At the same time, we have reports of potential Cabinet rebellions against UK PM May’s latest proposals to extend the Brexit transition agreement beyond its currently proposed end-2020 deadline, in order to allow more time to sort out future trade relationships in a manner that would solve the Irish border conundrum.
There remains a huge amount to play for this week and Sterling will likely be significantly higher or lower than it is now by the end of the week (it has started trade Monday losing about 0.4% on top of Friday’s 0.6% drop).
In EM FX, USD/TRY fell to as low as 5.83 on news that the Turkish courts had limited US pastor Andrew Brunson’s sentence to time served, allowing for his immediate release, but there was actually something of a ‘sell the news’ response given that USD/TRY had fallen from about 6.08 to sub-5.85 in anticipation of his release. It ended in NY at 5.8732.
On the week it’s USD slippage – despite the spike in risk aversion – that stands out. JPY confirms its pre-eminent safe haven status (in particular when DM rather than EM markets are selling off) while the CHF no longer seems to have any. AUD and NZD are both the best part of 1% stronger, confirming just how much bad news looks to be already priced in and confirming their abilities go key off better EM FX performance (the global EMCI currency index rose by about 0.8% last week largely thanks to big moves up in ZAR, BRL and TRY.
Also to note is just how short speculative positioning in the AUD and NZD appears to be, at least judging from the weekly Chicago futures market positioning data (where shorts in the NZD extended to a new record extreme in the week through last Tuesday, with AUD now not too far behind). On the flip side, this market is very long US dollars.
A small–scale sell off across the Treasury curve saw yields +1bp on average, consistent with the modest recovery in risk appetite. The prior couple of weeks’ bear-steepening theme predictably gave way to bull flattening last week with the 2/10s curve about 4bps flatter.

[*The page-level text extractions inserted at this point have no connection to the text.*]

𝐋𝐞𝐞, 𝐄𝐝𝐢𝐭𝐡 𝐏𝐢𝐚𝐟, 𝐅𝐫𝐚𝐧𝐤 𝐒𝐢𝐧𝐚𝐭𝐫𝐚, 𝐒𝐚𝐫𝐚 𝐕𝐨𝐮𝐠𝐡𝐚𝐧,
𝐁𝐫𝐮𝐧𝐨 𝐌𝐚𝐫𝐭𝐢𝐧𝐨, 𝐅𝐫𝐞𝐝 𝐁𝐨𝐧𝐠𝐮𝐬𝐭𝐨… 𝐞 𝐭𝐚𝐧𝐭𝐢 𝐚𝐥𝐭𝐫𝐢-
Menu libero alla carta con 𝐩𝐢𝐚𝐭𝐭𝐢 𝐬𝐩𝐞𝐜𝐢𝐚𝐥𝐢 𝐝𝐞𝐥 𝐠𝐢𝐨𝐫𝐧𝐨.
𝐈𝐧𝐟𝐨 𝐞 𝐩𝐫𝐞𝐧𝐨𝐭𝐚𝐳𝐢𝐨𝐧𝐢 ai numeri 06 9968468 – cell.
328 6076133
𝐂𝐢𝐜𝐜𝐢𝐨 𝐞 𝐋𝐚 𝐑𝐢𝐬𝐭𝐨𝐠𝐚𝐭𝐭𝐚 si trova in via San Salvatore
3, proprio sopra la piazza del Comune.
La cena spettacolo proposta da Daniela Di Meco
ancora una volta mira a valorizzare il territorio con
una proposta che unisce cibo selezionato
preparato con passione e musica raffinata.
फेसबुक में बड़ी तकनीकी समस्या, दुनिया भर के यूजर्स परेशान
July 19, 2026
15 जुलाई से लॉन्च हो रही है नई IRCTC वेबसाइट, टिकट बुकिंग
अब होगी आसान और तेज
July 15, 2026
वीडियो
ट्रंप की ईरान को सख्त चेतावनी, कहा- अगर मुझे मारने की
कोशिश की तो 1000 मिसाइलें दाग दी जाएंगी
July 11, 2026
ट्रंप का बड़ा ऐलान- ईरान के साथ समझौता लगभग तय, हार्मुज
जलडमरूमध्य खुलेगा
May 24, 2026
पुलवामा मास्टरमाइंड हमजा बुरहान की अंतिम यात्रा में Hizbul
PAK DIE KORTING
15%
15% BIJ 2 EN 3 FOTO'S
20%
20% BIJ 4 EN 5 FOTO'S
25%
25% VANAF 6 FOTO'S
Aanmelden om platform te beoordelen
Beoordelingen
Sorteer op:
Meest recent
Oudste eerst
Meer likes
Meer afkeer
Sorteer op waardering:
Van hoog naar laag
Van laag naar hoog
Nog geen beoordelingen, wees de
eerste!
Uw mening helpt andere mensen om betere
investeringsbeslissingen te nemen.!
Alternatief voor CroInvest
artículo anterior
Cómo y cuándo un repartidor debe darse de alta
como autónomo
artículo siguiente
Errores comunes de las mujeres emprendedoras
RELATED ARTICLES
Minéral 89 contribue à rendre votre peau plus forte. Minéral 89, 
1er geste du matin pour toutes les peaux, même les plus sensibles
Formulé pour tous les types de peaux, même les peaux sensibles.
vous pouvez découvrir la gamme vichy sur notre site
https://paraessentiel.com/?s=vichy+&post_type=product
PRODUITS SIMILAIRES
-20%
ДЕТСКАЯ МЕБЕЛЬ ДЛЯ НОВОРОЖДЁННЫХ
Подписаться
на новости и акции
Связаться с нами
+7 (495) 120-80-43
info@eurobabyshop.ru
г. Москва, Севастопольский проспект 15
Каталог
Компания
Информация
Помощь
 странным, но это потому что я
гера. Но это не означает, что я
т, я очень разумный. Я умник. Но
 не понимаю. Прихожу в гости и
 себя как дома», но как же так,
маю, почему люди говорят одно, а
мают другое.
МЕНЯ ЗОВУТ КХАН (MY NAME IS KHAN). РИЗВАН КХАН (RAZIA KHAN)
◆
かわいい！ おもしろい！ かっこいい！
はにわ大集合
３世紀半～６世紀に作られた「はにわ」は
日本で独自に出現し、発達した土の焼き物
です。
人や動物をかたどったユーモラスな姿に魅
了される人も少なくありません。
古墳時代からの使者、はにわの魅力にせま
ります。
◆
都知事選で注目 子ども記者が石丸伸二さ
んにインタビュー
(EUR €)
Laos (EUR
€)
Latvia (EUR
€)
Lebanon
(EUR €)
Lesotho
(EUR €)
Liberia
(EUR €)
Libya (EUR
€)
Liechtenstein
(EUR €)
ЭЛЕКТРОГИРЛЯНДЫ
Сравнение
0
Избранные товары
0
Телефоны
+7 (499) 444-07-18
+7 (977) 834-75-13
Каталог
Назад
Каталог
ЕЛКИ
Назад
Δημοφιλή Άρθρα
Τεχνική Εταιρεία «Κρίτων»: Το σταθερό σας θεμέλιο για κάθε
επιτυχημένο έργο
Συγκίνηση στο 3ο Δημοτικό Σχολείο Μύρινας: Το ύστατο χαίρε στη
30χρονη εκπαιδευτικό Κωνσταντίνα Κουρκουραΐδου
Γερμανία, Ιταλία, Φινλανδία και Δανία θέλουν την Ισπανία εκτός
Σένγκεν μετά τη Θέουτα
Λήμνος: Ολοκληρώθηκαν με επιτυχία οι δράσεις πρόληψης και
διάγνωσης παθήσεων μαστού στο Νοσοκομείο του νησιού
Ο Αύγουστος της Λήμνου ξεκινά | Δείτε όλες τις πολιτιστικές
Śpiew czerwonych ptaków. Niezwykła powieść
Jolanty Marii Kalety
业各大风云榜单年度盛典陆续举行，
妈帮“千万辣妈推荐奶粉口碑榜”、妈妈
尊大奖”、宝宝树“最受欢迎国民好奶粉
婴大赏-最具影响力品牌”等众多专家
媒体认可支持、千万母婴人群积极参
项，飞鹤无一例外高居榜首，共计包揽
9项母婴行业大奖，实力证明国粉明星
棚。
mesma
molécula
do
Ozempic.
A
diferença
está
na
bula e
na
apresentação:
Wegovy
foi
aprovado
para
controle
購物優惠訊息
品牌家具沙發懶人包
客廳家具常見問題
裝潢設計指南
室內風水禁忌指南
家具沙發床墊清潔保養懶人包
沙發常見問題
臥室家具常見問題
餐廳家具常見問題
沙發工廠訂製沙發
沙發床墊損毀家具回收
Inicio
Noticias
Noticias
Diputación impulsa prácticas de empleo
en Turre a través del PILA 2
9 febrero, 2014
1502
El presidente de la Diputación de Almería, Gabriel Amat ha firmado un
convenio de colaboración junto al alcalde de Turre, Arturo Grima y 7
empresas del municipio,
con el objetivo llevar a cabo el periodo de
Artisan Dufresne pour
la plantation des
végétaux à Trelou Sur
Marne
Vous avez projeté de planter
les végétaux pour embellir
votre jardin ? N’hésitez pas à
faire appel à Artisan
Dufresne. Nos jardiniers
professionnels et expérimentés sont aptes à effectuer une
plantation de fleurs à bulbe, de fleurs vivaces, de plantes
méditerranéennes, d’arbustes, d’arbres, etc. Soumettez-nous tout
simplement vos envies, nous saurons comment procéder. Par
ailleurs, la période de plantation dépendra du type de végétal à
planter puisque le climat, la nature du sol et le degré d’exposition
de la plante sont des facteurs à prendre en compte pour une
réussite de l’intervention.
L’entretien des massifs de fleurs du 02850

Most industrial metals were stronger Friday, Thursday night comments suggesting a Trump-Xi meeting was possible next month offering a glimmer of (probably false) hope for an early easing of Sino-US trade frictions. Gold failed to maintain all of Thursday’s sharp, short-covering driven, gains while coking coal finally showed signs of losing a bit of its earlier invincibility to be the weakest commodity on Friday. On the week, it’s the 4% losses for both Brent and WTI crudes that stands out and which is certainly consistent with the general theme of ‘risk reduction’ across all asset markets last week, augmented by the big build in crude stock reported on Thursday:
University of Michigan preliminary consumer sentiment 99.0 (100.5E, 1001.P). 5-10 year inflation expectations were down to 2.3% from 2.5%
CoreLogic reported a preliminary all capital cities weekend auction clearance rate of 50.9% on auction volumes of 1,850 (1,817 previously) versus last weekend’s final 49.5, which visually guarantees that the final rate will be below 50% for the third week in succession. Melbourne cleared a preliminary 52.1% against a final 51.8% last weekend (preliminary was 54.4%) and Sydney 532.0% vs. a 46.1% final rate last week (preliminary was 53.6%).
A busy week is in prospect, with the fate of Brexit negotiations, US corporate earnings and at the end of the week China’s Q3 GDP and monthly September activity readings, among the highlights. In Australia, Thursday brings the latest Labour Force Survey where NAB sees the unemployment rate ticking down to 5.2% from 5.3% and Guy Debelle speaks on Wednesday. NZ has Q3 CPI on Tuesday.
Today, US retail sales tops the calendar, expected to show a 0.6% monthly rise in the headline reading and 0.4% for the various core measures, numbers which would confirm the absence of any negative impacts from trade tariffs to date and consistent with Friday’s still very buoyant reading for US consumer sentiment.